19 Sept. 1835–10 Jan. 1933

John Huske Tillinghast, clergyman and Confederate chaplain, was born in Hillsborough, the son of Samuel Willard and Jane Burgin Norwood Tillinghast. His father was a native of Uxbridge, Mass., and his mother was born in Hillsborough. Young Tillinghast attended the Bingham School at The Oaks before studying at The University of North Carolina from 1853 to 1854. Between 1855 and 1857 he was at Hampden-Sydney College, in Virginia, from which he received a bachelor's degree. For brief periods he taught in Professor Ralph H. Graves's school at Belmont in Granville County and as a private tutor in Spartanburg, S.C. He studied for two years at the Episcopal Theological Seminary, Alexandria, Va., but with the invasion of that state by the Federal army during the Civil War he left and was ordained deacon in Wilmington by Bishop Thomas Atkinson of North Carolina in July 1861, a few days after the first Battle of Manassas. From August 1861 to May 1862 he was in charge of St. Thomas Church, Rutherfordton. His commission as chaplain with the Forty-fourth Regiment, North Carolina Troops, was dated 28 Mar. 1862, the day the regiment was activated; he resigned on 27 Oct. 1863.

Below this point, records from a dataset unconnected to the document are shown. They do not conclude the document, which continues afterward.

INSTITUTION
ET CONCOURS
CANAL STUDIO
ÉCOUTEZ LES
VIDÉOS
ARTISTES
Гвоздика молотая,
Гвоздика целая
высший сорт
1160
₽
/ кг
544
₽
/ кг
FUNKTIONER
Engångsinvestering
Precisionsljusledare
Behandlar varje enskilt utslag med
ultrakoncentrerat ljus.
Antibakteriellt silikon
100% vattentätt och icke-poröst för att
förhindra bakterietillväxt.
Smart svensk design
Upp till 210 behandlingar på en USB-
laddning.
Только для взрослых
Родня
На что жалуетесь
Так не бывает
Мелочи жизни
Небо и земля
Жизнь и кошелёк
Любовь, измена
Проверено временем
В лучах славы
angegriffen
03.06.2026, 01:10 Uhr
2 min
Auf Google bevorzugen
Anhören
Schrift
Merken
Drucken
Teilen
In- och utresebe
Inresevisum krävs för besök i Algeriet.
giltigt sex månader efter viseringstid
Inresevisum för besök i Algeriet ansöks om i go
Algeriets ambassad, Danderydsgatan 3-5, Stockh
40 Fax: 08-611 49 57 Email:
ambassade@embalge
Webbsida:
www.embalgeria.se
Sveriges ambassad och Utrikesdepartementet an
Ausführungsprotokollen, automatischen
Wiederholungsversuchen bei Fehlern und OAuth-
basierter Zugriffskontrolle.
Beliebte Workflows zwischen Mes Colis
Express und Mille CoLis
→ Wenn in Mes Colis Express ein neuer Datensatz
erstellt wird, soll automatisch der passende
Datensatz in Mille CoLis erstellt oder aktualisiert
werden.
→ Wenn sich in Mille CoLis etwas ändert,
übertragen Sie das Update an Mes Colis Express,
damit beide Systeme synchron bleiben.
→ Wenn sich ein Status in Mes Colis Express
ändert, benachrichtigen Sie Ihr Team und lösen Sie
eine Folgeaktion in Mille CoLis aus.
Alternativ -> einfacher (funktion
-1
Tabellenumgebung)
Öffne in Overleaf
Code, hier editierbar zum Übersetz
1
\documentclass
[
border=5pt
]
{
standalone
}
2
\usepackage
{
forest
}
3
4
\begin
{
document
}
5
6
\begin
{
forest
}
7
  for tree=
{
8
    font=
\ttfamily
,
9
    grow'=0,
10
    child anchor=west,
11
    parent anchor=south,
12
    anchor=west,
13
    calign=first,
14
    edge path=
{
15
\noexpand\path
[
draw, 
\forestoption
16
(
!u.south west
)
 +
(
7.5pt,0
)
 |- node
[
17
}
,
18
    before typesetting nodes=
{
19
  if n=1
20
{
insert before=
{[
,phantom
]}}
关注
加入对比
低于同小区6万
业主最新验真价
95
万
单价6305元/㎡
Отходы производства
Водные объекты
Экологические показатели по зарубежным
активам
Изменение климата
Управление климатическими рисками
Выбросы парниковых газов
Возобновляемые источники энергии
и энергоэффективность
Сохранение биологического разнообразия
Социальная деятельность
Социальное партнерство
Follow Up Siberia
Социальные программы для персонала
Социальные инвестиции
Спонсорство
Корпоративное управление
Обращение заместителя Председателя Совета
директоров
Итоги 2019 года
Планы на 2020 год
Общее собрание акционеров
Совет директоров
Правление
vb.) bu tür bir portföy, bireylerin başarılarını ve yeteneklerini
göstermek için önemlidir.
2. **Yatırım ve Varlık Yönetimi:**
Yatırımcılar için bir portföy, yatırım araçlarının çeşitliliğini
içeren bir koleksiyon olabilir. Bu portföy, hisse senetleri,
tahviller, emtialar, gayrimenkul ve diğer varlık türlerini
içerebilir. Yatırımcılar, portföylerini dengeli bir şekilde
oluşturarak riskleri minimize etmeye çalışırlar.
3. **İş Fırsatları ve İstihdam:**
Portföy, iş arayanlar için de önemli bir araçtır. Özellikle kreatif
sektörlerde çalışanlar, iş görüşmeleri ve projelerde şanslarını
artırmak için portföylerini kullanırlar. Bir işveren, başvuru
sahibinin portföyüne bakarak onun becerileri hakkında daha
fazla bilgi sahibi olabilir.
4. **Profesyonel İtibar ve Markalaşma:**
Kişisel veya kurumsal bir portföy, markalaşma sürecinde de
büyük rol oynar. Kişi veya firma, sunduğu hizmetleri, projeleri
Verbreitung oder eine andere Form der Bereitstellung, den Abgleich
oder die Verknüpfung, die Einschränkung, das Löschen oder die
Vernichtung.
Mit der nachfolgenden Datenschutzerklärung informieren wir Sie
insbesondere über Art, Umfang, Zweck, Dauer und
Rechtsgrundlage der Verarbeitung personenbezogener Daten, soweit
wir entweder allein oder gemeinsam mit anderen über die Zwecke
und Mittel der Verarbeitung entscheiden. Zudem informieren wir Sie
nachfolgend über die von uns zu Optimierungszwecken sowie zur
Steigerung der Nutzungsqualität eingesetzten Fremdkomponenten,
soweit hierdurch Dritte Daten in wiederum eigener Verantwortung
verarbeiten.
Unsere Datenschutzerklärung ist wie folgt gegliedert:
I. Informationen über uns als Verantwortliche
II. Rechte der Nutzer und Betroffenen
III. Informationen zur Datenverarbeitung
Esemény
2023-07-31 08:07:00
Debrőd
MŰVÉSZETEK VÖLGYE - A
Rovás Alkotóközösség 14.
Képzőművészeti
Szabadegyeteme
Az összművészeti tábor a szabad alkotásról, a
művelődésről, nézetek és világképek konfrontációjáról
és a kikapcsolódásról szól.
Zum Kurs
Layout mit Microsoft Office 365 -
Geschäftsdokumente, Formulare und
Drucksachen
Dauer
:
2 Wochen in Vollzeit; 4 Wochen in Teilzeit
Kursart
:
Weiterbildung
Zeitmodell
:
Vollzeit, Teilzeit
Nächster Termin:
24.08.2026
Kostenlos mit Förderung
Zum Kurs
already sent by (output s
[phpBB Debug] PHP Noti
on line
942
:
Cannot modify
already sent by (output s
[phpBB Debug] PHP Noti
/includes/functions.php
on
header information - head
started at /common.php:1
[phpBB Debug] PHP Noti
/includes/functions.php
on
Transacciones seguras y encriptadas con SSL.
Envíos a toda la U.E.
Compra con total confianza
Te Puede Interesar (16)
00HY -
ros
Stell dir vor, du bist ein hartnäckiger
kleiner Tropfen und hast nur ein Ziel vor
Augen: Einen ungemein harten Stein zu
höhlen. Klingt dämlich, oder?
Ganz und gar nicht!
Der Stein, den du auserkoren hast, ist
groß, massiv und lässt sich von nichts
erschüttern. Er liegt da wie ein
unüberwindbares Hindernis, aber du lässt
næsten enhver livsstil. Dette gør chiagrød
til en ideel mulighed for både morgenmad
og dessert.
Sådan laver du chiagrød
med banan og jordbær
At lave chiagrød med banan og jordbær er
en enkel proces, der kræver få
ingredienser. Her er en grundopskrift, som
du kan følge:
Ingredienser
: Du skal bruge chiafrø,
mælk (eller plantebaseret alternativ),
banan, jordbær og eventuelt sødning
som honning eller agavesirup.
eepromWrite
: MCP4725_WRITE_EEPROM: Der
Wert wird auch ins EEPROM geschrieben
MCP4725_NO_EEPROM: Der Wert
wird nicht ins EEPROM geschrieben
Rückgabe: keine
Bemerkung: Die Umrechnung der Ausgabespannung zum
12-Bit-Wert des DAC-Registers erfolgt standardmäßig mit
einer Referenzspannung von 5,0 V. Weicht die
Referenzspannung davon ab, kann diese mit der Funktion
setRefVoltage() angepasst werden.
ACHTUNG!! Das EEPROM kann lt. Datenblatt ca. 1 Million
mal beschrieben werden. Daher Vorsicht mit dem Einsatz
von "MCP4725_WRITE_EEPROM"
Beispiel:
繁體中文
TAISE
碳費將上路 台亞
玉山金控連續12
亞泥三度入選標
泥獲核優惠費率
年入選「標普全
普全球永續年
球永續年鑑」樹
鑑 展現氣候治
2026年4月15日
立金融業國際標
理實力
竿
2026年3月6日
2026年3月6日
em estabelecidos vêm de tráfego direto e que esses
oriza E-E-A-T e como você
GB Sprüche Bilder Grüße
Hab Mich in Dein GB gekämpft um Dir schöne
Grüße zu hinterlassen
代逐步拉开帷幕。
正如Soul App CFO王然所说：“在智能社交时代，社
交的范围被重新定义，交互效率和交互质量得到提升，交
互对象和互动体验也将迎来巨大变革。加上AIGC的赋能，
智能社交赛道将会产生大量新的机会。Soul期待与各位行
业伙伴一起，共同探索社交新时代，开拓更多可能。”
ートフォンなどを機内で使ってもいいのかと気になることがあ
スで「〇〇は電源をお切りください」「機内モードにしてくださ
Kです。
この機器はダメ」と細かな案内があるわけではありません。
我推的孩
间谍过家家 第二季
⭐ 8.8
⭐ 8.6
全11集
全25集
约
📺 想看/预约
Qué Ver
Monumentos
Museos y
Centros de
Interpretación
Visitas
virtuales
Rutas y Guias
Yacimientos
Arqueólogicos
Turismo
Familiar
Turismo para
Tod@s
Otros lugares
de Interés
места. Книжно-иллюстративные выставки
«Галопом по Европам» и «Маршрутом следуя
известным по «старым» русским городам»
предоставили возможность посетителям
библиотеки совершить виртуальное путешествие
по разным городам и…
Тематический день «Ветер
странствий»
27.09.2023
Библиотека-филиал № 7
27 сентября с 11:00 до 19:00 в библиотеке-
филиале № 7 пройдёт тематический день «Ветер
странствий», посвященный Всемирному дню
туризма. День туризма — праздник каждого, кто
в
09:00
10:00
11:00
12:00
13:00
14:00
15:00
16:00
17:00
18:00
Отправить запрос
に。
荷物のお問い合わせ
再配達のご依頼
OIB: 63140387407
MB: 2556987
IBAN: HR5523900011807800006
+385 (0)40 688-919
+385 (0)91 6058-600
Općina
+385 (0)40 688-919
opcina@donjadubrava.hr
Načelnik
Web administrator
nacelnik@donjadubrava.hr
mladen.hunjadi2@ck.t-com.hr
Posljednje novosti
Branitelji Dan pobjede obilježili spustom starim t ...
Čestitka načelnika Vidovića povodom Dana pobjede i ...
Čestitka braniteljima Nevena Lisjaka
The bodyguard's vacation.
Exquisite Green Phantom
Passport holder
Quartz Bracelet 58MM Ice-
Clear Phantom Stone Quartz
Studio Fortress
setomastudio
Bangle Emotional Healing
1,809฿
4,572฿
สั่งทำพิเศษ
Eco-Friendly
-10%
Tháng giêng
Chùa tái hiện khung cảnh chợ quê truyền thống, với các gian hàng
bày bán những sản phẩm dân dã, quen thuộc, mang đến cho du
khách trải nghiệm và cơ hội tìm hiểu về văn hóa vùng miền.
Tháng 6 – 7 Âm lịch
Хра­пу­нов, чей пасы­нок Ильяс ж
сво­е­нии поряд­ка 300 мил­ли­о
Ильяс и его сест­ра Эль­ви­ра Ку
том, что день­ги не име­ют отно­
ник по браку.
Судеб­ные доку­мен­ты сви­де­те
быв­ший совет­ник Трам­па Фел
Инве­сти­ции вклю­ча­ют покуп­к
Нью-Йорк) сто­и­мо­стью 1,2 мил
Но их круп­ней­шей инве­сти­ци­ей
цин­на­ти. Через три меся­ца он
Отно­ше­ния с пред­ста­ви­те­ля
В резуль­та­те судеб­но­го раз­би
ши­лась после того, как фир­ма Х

Tillinghast received military training at Camp Mangum near Raleigh after which the regiment went to Tarboro and then to Greenville. It saw its first action at Tranter's Creek and was sent to Petersburg, Va., on 5 July 1862. From there it served in southeastern Virginia and eastern North Carolina. In March 1863 Tillinghast participated in the unsuccessful campaign to recapture New Bern and Washington. In the spring the regiment returned to Virginia for service in the vicinity of Richmond and suffered significant losses at Bristoe Station in October.

After leaving the army Tillinghast became assistant rector at Trinity Church, Mobile, Ala., but he returned to North Carolina in 1865 and served churches in Clinton and Salisbury. In 1872–82 he was at two churches in Richland County, S.C., before becoming rector of St. John's Church, Charleston. Later he returned to several churches in Richland County before retiring to Eastover in the diocese of Upper South Carolina where he died.

Tillinghast married Sarah Wilkins; their children were Mildred Lewis, John Wilkins, William Norwood, Jane Norwood, Mary Anderson, and Robina Bingham. At the time of his death at age ninety-seven, the Reverend Mr. Tillinghast was the oldest alumnus of The University of North Carolina, the oldest ex-chaplain of the Confederate army, and the oldest priest in the Episcopal church.


Chapel Hill, Daily Tar Heel, 4 May 1932.

General Catalogue of the Officers and Students of Hampden-Sidney College, Virginia, 1770–1906 [1908].

Daniel L. Grant, Alumni History of the University of North Carolina (1924).

Weymouth T. Jordan, comp., North Carolina Troops, 1861–1865: A Roster, vol. 10 (1985).

Living Church, 6 Feb. 1932 [portrait].

Raleigh News and Observer, 13 Jan. 1933.